• SOURCE MATERIAL
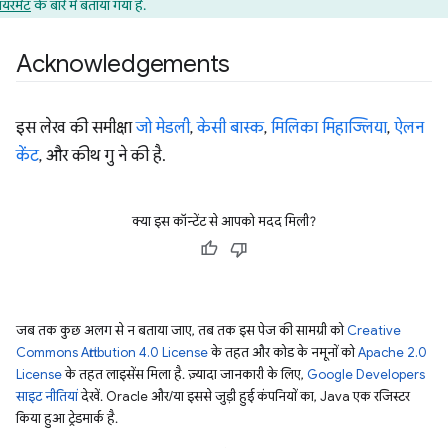
यरमेंट
के बारे में बताया गया है.
Acknowledgements
इस लेख की समीक्षा
जो मेडली
,
केसी बास्क
,
मिलिका मिहाज्लिया
,
ऐलन
केंट
, और कीथ गु ने की है.
क्या इस कॉन्टेंट से आपको मदद मिली?
जब तक कुछ अलग से न बताया जाए, तब तक इस पेज की सामग्री को
Creative
Commons Attribution 4.0 License
के तहत और कोड के नमूनों को
Apache 2.0
License
के तहत लाइसेंस मिला है. ज़्यादा जानकारी के लिए,
Google Developers
साइट नीतियां
देखें. Oracle और/या इससे जुड़ी हुई कंपनियों का, Java एक रजिस्टर
किया हुआ ट्रेडमार्क है.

• TASK DESCRIPTION
Keep every word of the records exact as you write them out, but drop the pictures.

• EXERCISE OUTPUT
यरमेंट
के बारे में बताया गया है.
Acknowledgements
इस लेख की समीक्षा
जो मेडली
,
केसी बास्क
,
मिलिका मिहाज्लिया
,
ऐलन
केंट
, और कीथ गु ने की है.
क्या इस कॉन्टेंट से आपको मदद मिली?
जब तक कुछ अलग से न बताया जाए, तब तक इस पेज की सामग्री को
Creative
Commons Attribution 4.0 License
के तहत और कोड के नमूनों को
Apache 2.0
License
के तहत लाइसेंस मिला है. ज़्यादा जानकारी के लिए,
Google Developers
साइट नीतियां
देखें. Oracle और/या इससे जुड़ी हुई कंपनियों का, Java एक रजिस्टर
किया हुआ ट्रेडमार्क है.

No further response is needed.